> [Material provided]:
○ ○ ○

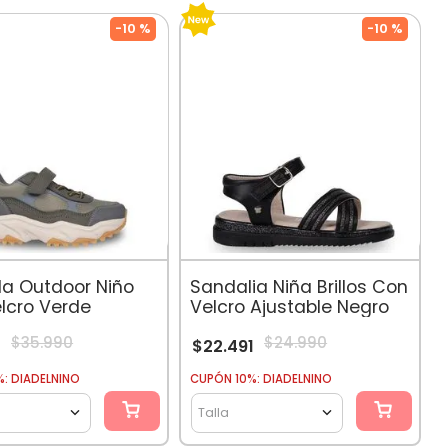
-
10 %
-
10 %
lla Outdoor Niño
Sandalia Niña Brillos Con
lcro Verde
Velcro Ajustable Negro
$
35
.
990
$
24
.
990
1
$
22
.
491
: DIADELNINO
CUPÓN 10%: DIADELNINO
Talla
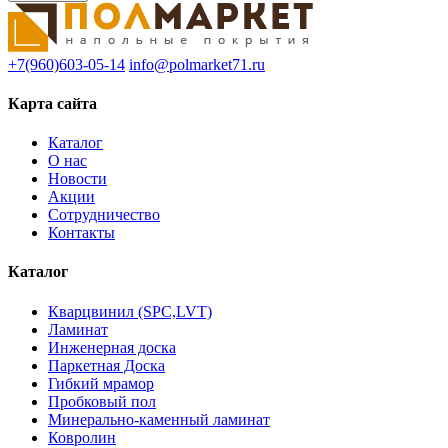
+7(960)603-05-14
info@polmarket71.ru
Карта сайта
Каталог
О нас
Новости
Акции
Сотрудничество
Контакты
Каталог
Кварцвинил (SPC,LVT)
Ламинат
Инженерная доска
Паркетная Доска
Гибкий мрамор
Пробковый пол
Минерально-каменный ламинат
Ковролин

○ ○ ○

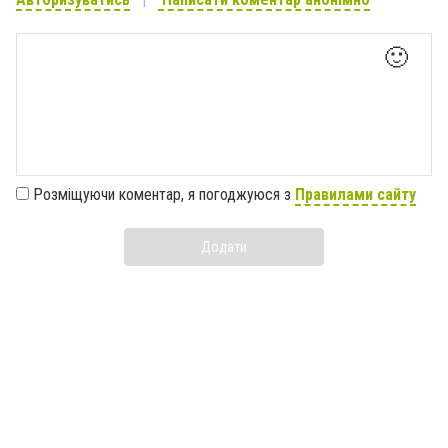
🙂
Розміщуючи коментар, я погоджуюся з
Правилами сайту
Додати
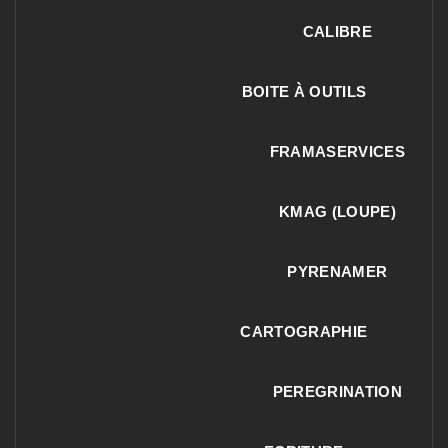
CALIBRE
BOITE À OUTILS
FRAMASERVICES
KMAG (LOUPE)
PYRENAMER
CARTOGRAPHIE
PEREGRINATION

○ ○ ○

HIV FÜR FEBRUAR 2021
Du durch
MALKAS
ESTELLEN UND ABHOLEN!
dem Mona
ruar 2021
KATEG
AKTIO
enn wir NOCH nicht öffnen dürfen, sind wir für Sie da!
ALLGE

○ ○ ○

> [Your instructions]: Would you copy, unchanged, the stretch of the records above that begins at the line containing "BOITE À OUTILS" and ends at the line containing "PEREGRINATION", and only that?

> [Answer to this problem]:
BOITE À OUTILS
FRAMASERVICES
KMAG (LOUPE)
PYRENAMER
CARTOGRAPHIE
PEREGRINATION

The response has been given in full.